WHITE RICE GENERAL COOKING DIRECTIONS
White rice is enriched and should not be rinsed before cooking. Combine one cup (250 ml) of rice with two cups (500 ml) of water and ¼ to ½ teaspoon (1–3 ml) of salt. You may also add one to two teaspoons (5–10 ml) of oil to enhance flavor and nutrition. Bring to a boil, stirring occasionally. Turn down heat, cover, and let simmer for 15 minutes or until all water is absorbed. Remove from heat, and let stand for 10 minutes. Fluff rice with a fork. One cup (250 ml) of dry rice makes three cups (750 ml) of cooked rice. For baked rice, use the same recipe and bake the rice covered for 30 minutes at 300° F (150° C). From Basic Cooking Directions by The Church of Jesus Christ of Latter-day Saints

Spice up your rice! “…Cook the rice in beef or chicken broth instead of water, or add one of the following herbs while cooking: one-eighth teaspoon dried thyme, oregano, sage, rosemary, basil, or savory; one-half teaspoon celery seeds or dried dill; seasoned salt in place of salt; three-fourths teaspoon dried marjoram; two teaspoons poppy seeds; or one small bay leaf. You can also substitute vegetable juice cocktail or tomato juice for one cup of the cooking water.
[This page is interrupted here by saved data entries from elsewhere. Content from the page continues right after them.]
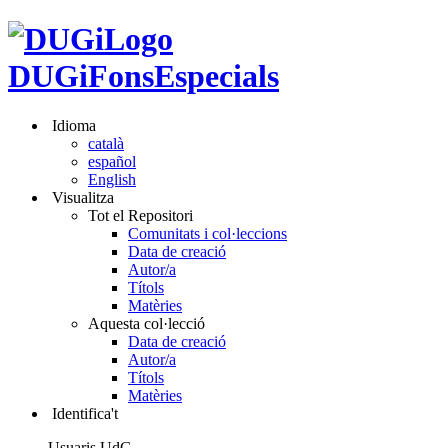
DUGiFonsEspecials
Idioma
català
español
English
Visualitza
Tot el Repositori
Comunitats i col·leccions
Data de creació
Autor/a
Títols
Matèries
Aquesta col·lecció
Data de creació
Autor/a
Títols
Matèries
Identifica't
Usuaris UdG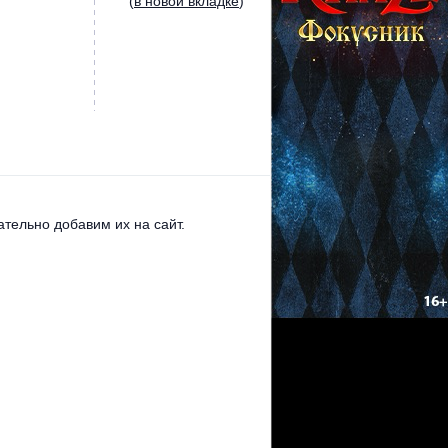
(
в новой вкладке
)
тельно добавим их на сайт.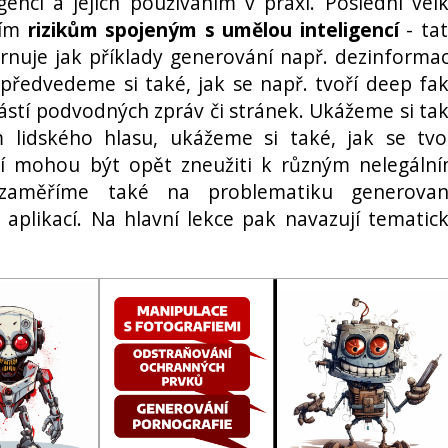
encí a jejich používáním v praxi. Poslední vel
ším
rizikům spojeným s umělou inteligencí
- ta
hrnuje jak příklady generování např. dezinformac
předvedeme si také, jak se např. tvoří deep fa
částí podvodných zpráv či stránek. Ukážeme si ta
m lidského hlasu, ukážeme si také, jak se tvo
eří mohou být opět zneužiti k různým nelegáln
zaměříme také na problematiku generova
h aplikací. Na hlavní lekce pak navazují tematic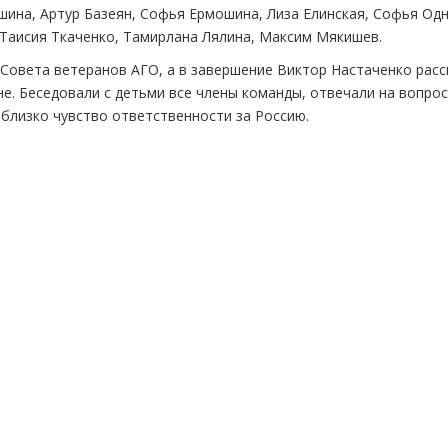
ина, Артур Базеян, Софья Ермошина, Лиза Елинская, Софья Од
Таисия Ткаченко, Тамирлана Лялина, Максим Мякишев.
Совета ветеранов АГО, а в завершение Виктор Настаченко расс
е. Беседовали с детьми все члены команды, отвечали на вопрос
 близко чувство ответственности за Россию.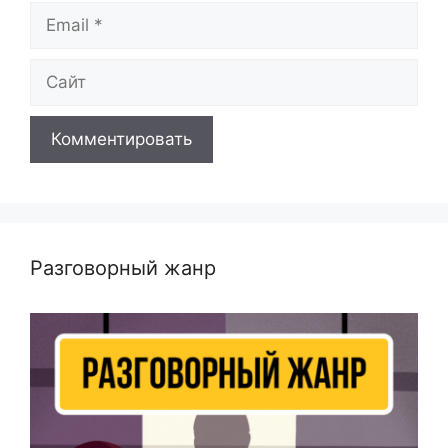
Email
Сайт
Разговорный жанр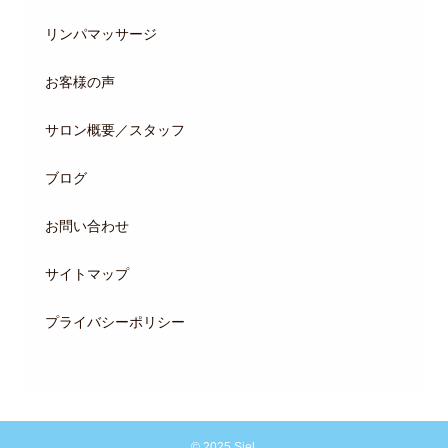
リンパマッサージ
お客様の声
サロン概要／スタッフ
ブログ
お問い合わせ
サイトマップ
プライバシーポリシー
© 2025 Siel.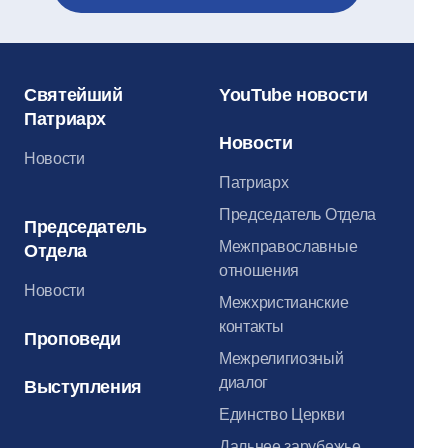
Святейший
YouTube новости
Патриарх
Новости
Новости
Патриарх
Председатель Отдела
Председатель
Межправославные
Отдела
отношения
Новости
Межхристианские
контакты
Проповеди
Межрелигиозный
диалог
Выступления
Единство Церкви
Дальнее зарубежье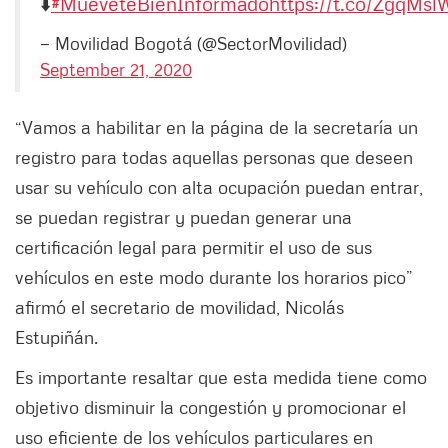
⬇️
#MuéveteBienInformado
https://t.co/ZgqMs
— Movilidad Bogotá (@SectorMovilidad)
September 21, 2020
“Vamos a habilitar en la página de la secretaría un
registro para todas aquellas personas que deseen
usar su vehículo con alta ocupación puedan entrar,
se puedan registrar y puedan generar una
certificación legal para permitir el uso de sus
vehículos en este modo durante los horarios pico”
afirmó el secretario de movilidad, Nicolás
Estupiñán.
Es importante resaltar que esta medida tiene como
objetivo disminuir la congestión y promocionar el
uso eficiente de los vehículos particulares en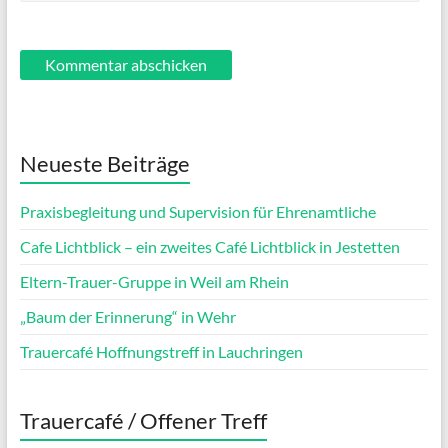
Neueste Beiträge
Praxisbegleitung und Supervision für Ehrenamtliche
Cafe Lichtblick – ein zweites Café Lichtblick in Jestetten
Eltern-Trauer-Gruppe in Weil am Rhein
„Baum der Erinnerung“ in Wehr
Trauercafé Hoffnungstreff in Lauchringen
Trauercafé / Offener Treff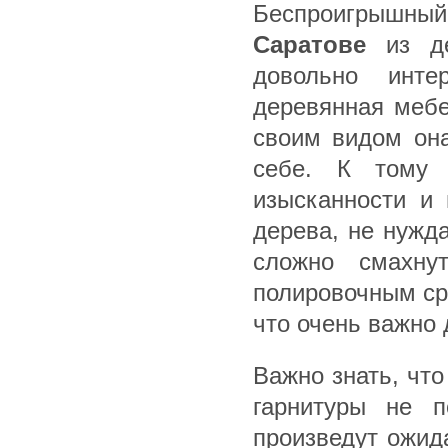
Беспроигрышны
Саратове
из де
довольно инте
деревянная мебе
своим видом она
себе. К тому 
изысканности и 
дерева, не нужда
сложно смахну
полировочным сре
что очень важно
Важно знать, чт
гарнитуры не п
произведут ожид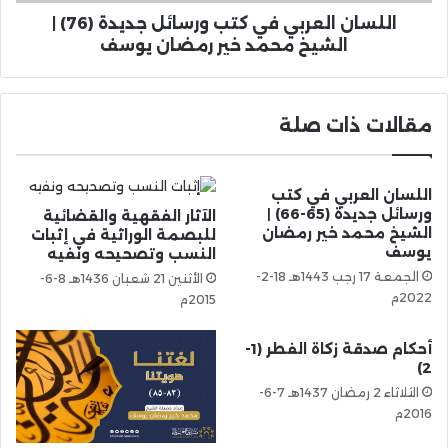
اللسان العربي في كتب ورسائل جديدة (76) |
الشيخ محمد خير رمضان يوسف
مقالات ذات صلة
اللسان العربي في كتب
ورسائل جديدة (65-66) |
الآثار الفقهية والقضائية
الشيخ محمد خير رمضان
للبصمة الوراثية في إثبات
يوسف
النسب وتصحيحه ونفيه
الجمعة 17 رجب 1443هـ 18-2-
الأثنين 21 شعبان 1436هـ 8-6-
2022م
2015م
أحكام صدقة زكاة الفطر (1-
2)
الثلاثاء 2 رمضان 1437هـ 7-6-
2016م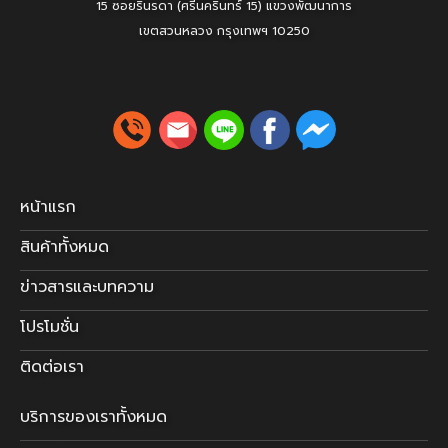
15 ซอยรินรดา (ศรีนครินทร์ 15) แขวงพัฒนาการ
เขตสวนหลวง
กรุงเทพฯ 10250
หน้าแรก
สินค้าทั้งหมด
ข่าวสารและบทความ
โปรโมชั่น
ติดต่อเรา
บริการของเราทั้งหมด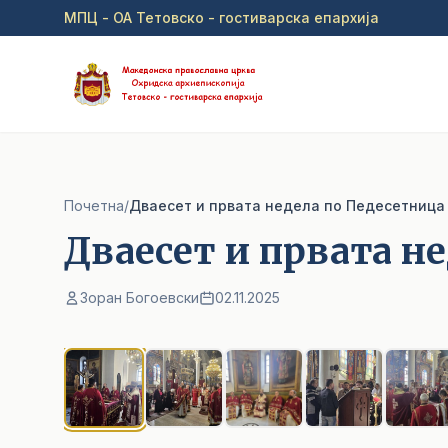
Прејди на главна содржина
МПЦ - ОА Тетовско - гостиварска епархија
Почетна
/
Дваесет и првата недела по Педесетница
Дваесет и првата н
Зоран Богоевски
02.11.2025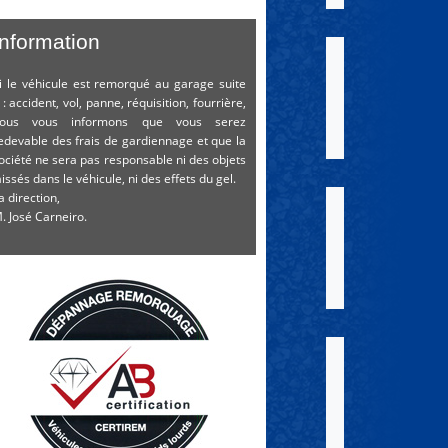
Information
i le véhicule est remorqué au garage suite
 : accident, vol, panne, réquisition, fourrière,
ous vous informons que vous serez
edevable des frais de gardiennage et que la
ociété ne sera pas responsable ni des objets
aissés dans le véhicule, ni des effets du gel.
a direction,
. José Carneiro.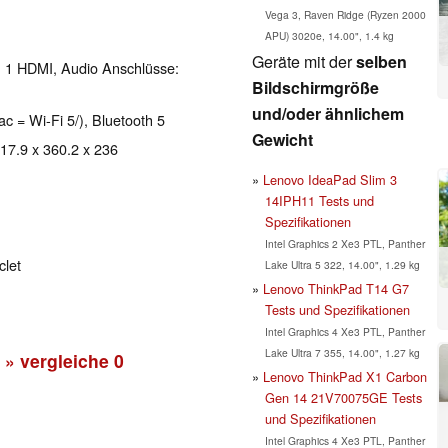
Vega 3, Raven Ridge (Ryzen 2000
APU) 3020e, 14.00", 1.4 kg
Geräte mit der
selben
, 1 HDMI, Audio Anschlüsse:
Bildschirmgröße
und/oder ähnlichem
ac = Wi-Fi 5/), Bluetooth 5
Gewicht
 17.9 x 360.2 x 236
Lenovo IdeaPad Slim 3
14IPH11 Tests und
Spezifikationen
Intel Graphics 2 Xe3 PTL, Panther
clet
Lake Ultra 5 322, 14.00", 1.29 kg
Lenovo ThinkPad T14 G7
Tests und Spezifikationen
Intel Graphics 4 Xe3 PTL, Panther
Lake Ultra 7 355, 14.00", 1.27 kg
» vergleiche
0
Lenovo ThinkPad X1 Carbon
Gen 14 21V70075GE Tests
und Spezifikationen
Intel Graphics 4 Xe3 PTL, Panther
For another direction in flavor, use one-half cup fruit juice (orange, apple, cherry, pineapple, etc.) in place of one-half cup of the cooking water. Or add a few drops of flavored extracts (orange, lemon, almond, or vanilla) to the water. You can also dress up cooked rice by adding sliced mushrooms, sautéed onions, crisp bacon pieces, toasted slivered almonds, grated cheese, sour cream, or chopped chives. Relief Society General Board, “Spice Up Your Rice,” Ensign, Feb. 1990, 73

Arroz con Leche (Mexican rice pudding)
submitted by Monica Perez
2 c. rice
1-2 c. sugar (sweeten to taste)
1 stick cinnamon
2 c. evaporated milk
2 egg yolks
2c. water
¼ c. raisins or more if desired
lime zest (optional)

Cook rice in 2 c. water. When the liquid has been absorbed, add the sugar, milk and cinnamon. Cook until the rice is tender. Remove cinnamon stick. Beat egg yolks, adding slowly to rice while stirring. Add raisins. Continue to cook and stir a few minutes longer until desired consistency. (NOTE: Do not overcook because the eggs will cause the pudding to curdle.) Serve hot or cold with lime zest and cinnamon sprinkled on top.